How the monopoly on interpretation obscures complicity in genocide
This year marks the 60th anniversary of the Freedom Summer of 1964, when the alternative freedom schools opened around Mississippi as a crucial liberatory pedagogical component of the civil rights movement. Black children entered the 41 freedom schools to learn about and discuss their history, disenfranchisement, and radical potential in a curriculum that ranged from the arts to social and political studies. This educational network of care confronted the white supremacist control over the Black imagination, beginning a process of unlearning that emphasized uplift and autonomy against oppression and segregation.

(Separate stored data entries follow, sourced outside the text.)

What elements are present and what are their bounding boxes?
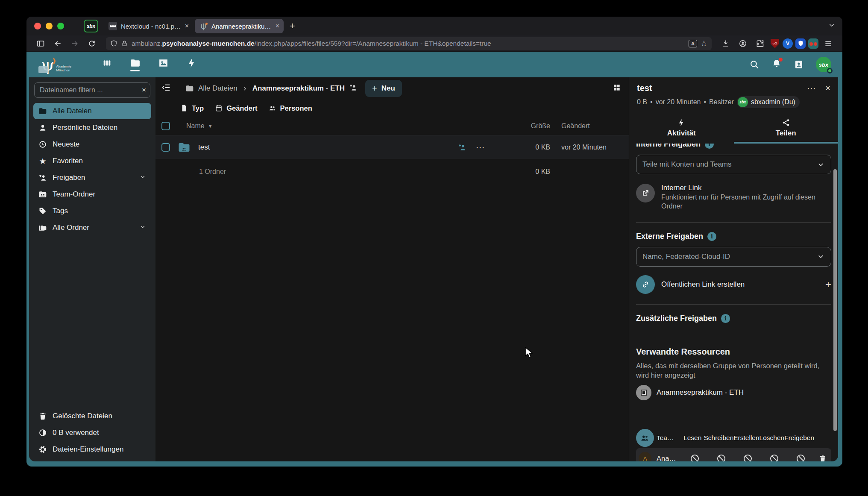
notifications-button[interactable]: [771, 59, 782, 70]
mouse-cursor: [525, 347, 536, 360]
breadcrumb-current[interactable]: Anamnesepraktikum - ETH: [252, 84, 345, 93]
app-files[interactable]: [126, 58, 144, 71]
file-name[interactable]: test: [198, 143, 210, 152]
sidebar-item-freigaben[interactable]: Freigaben: [33, 170, 151, 186]
sidebar-item-alle-ordner[interactable]: Alle Ordner: [33, 220, 151, 236]
info-icon[interactable]: i: [721, 314, 730, 323]
new-button[interactable]: + Neu: [365, 80, 402, 97]
file-row-test[interactable]: test ··· 0 KB vor 20 Minuten: [155, 135, 629, 159]
address-bar[interactable]: ambulanz.psychoanalyse-muenchen.de/index…: [106, 37, 712, 50]
column-name[interactable]: Name ▼: [186, 122, 213, 130]
new-tab-button[interactable]: +: [285, 21, 299, 32]
perm-erstellen-deny[interactable]: [734, 455, 761, 461]
row-checkbox[interactable]: [161, 143, 170, 152]
extensions-icon[interactable]: [753, 37, 767, 50]
perm-loeschen-deny[interactable]: [761, 455, 788, 461]
lock-icon[interactable]: [121, 40, 128, 47]
perm-freigeben-deny[interactable]: [788, 455, 814, 461]
back-icon[interactable]: [50, 37, 65, 50]
add-public-link-icon[interactable]: +: [825, 280, 831, 289]
list-all-tabs-button[interactable]: [828, 21, 836, 31]
clear-filter-icon[interactable]: ×: [142, 86, 146, 94]
delete-rule-icon[interactable]: [814, 455, 831, 461]
sidebar-item-tags[interactable]: Tags: [33, 203, 151, 219]
user-avatar[interactable]: sbx: [816, 57, 831, 72]
pinned-tab-sbx[interactable]: sbx: [84, 20, 98, 32]
forward-icon[interactable]: [67, 37, 82, 50]
internal-link-row[interactable]: Interner Link Funktioniert nur für Perso…: [636, 184, 831, 211]
share-search-input[interactable]: [642, 160, 817, 169]
filter-chip-typ[interactable]: Typ: [180, 104, 204, 112]
filename-filter-input[interactable]: [34, 82, 150, 98]
sidebar-item-team-ordner[interactable]: Team-Ordner: [33, 186, 151, 203]
column-size[interactable]: Größe: [509, 122, 550, 130]
panel-scrollbar[interactable]: [833, 169, 837, 431]
search-icon[interactable]: [749, 59, 760, 70]
sidebar-item-speicher[interactable]: 0 B verwendet: [33, 425, 151, 441]
create-public-link-row[interactable]: Öffentlichen Link erstellen +: [636, 275, 831, 294]
minimize-window-button[interactable]: [46, 23, 53, 29]
app-dashboard[interactable]: [98, 58, 115, 71]
zoom-window-button[interactable]: [57, 23, 64, 29]
column-modified[interactable]: Geändert: [550, 122, 621, 130]
tab-nextcloud[interactable]: Nextcloud - nc01.psychoanalyse ×: [104, 19, 193, 33]
share-with-accounts-combobox[interactable]: [636, 155, 831, 174]
acl-row-ana[interactable]: A Ana…: [636, 448, 831, 461]
trash-icon: [38, 412, 47, 420]
perm-schreiben-deny[interactable]: [708, 455, 734, 461]
tab-anamnesepraktikum[interactable]: ψ Anamnesepraktikum - ETH - Alle ×: [195, 19, 284, 33]
shared-indicator-icon[interactable]: [349, 83, 358, 94]
close-tab-icon[interactable]: ×: [276, 23, 279, 29]
close-tab-icon[interactable]: ×: [185, 23, 189, 29]
downloads-icon[interactable]: [718, 37, 733, 50]
bitwarden-extension-icon[interactable]: [795, 38, 806, 49]
app-activity[interactable]: [183, 58, 200, 71]
related-resource-item[interactable]: Anamnesepraktikum - ETH: [636, 385, 831, 400]
sharing-panel-scroll[interactable]: Interne Freigaben i Interner Link Funkti…: [636, 144, 831, 461]
collapse-sidebar-icon[interactable]: [161, 83, 171, 94]
reload-icon[interactable]: [85, 37, 99, 50]
tab-aktivitaet[interactable]: Aktivität: [629, 115, 734, 144]
monkey-extension-icon[interactable]: [808, 38, 818, 49]
filter-chip-geaendert[interactable]: Geändert: [215, 104, 257, 112]
expand-chevron-icon[interactable]: [139, 223, 146, 232]
info-icon[interactable]: i: [705, 144, 714, 149]
menu-icon[interactable]: [821, 37, 836, 50]
select-all-checkbox[interactable]: [161, 122, 170, 130]
grid-view-toggle[interactable]: [613, 83, 621, 94]
owner-chip[interactable]: sbx sbxadmin (Du): [737, 96, 800, 108]
nextcloud-logo[interactable]: ψ AkademieMünchen: [41, 57, 78, 72]
share-status-icon[interactable]: [458, 143, 466, 152]
federated-share-combobox[interactable]: [636, 247, 831, 267]
federated-share-input[interactable]: [642, 252, 817, 261]
sidebar-item-persoenliche-dateien[interactable]: Persönliche Dateien: [33, 120, 151, 136]
tracking-protection-icon[interactable]: [110, 40, 117, 47]
acl-section: Tea… Lesen Schreiben Erstellen Löschen F…: [636, 428, 831, 461]
sidebar-item-dateien-einstellungen[interactable]: Dateien-Einstellungen: [33, 441, 151, 458]
nextcloud-header: ψ AkademieMünchen: [26, 52, 842, 77]
close-window-button[interactable]: [34, 23, 41, 29]
perm-lesen-deny[interactable]: [681, 455, 708, 461]
row-actions-icon[interactable]: ···: [476, 143, 485, 152]
details-actions-icon[interactable]: ···: [807, 84, 816, 93]
vimium-extension-icon[interactable]: V: [783, 38, 793, 49]
translate-icon[interactable]: A: [689, 40, 697, 47]
sidebar-item-favoriten[interactable]: ★ Favoriten: [33, 153, 151, 169]
contacts-icon[interactable]: [794, 59, 804, 70]
details-meta: 0 B• vor 20 Minuten• Besitzer sbx sbxadm…: [637, 96, 830, 108]
account-icon[interactable]: [736, 37, 750, 50]
filter-chip-personen[interactable]: Personen: [269, 104, 312, 112]
sidebar-item-alle-dateien[interactable]: Alle Dateien: [33, 103, 151, 119]
sidebar-item-geloeschte-dateien[interactable]: Gelöschte Dateien: [33, 408, 151, 424]
breadcrumb-root[interactable]: Alle Dateien: [198, 84, 238, 93]
bookmark-star-icon[interactable]: ☆: [701, 39, 707, 48]
ublock-extension-icon[interactable]: uO: [770, 38, 780, 49]
info-icon[interactable]: i: [707, 232, 716, 241]
sidebar-toggle-icon[interactable]: [33, 37, 48, 50]
expand-chevron-icon[interactable]: [139, 173, 146, 182]
app-photos[interactable]: [155, 58, 172, 71]
close-details-icon[interactable]: ×: [825, 83, 830, 93]
filename-filter[interactable]: ×: [34, 82, 150, 98]
sidebar-item-neueste[interactable]: Neueste: [33, 136, 151, 153]
tab-teilen[interactable]: Teilen: [734, 115, 839, 144]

Apartheid regimes rely on breaking the body and soul of the oppressed. Freedom school educators in the Jim Crow South were standing strong against the oppressor. The people throughout the world supporting the struggle for a free Palestine are following in their footsteps.
When the McGill University encampment in Montréal started a summer program for revolutionary education, it was predictably met with outrage. One particular target was the image that Solidarity for Palestinian Human Rights McGill (SPHR McGill) used in their advertisement for the program: that of armed and masked 1970s organizers reading quotations from Chairman Mao. McGill President Deep Saini issued an announcement condemning the violent imagery, which he considered an issue of national security. Bipartisan Members of Parliament and the National Assembly, from the Liberal Party’s Anthony Housefather and Marc Miller to the Coalition Avenir Québec (CAQ) Minister of Higher Education Pascale Déry, urged the Service de police de la Ville de Montréal (SPVM) to heed President Saini’s repeated calls on the grounds that the image was an incitement to hatred. Québec Premier François Legault reiterated his contention that the encampment was illegal. The SPVM has since consulted the Royal Canadian Mounted Police (RCMP)—an escalation of involvement from local to national policing.
The alarm over the superficial issue of the provocative image deliberately diverts attention from the truth of McGill’s and Canada’s involvement in the genocide in Palestine. Settler states like Israel and Canada learn from one another and confer legitimacy on education that erases ongoing histories of active dispossession and the violence inherent in their own existence. For years, student organizers have drawn attention to McGill’s role in delivering guns to an apartheid system, one which receives extensive material support from governments across the Global North, including Canada’s. But instead of condemning Israel’s occupation of Indigenous land and the killing of 40,000 Palestinians (although the death toll could be much higher), McGill chooses to concentrate its energies on endless condemnation of the language and imagery of an Instagram post circulated by peaceful student protesters. (more...)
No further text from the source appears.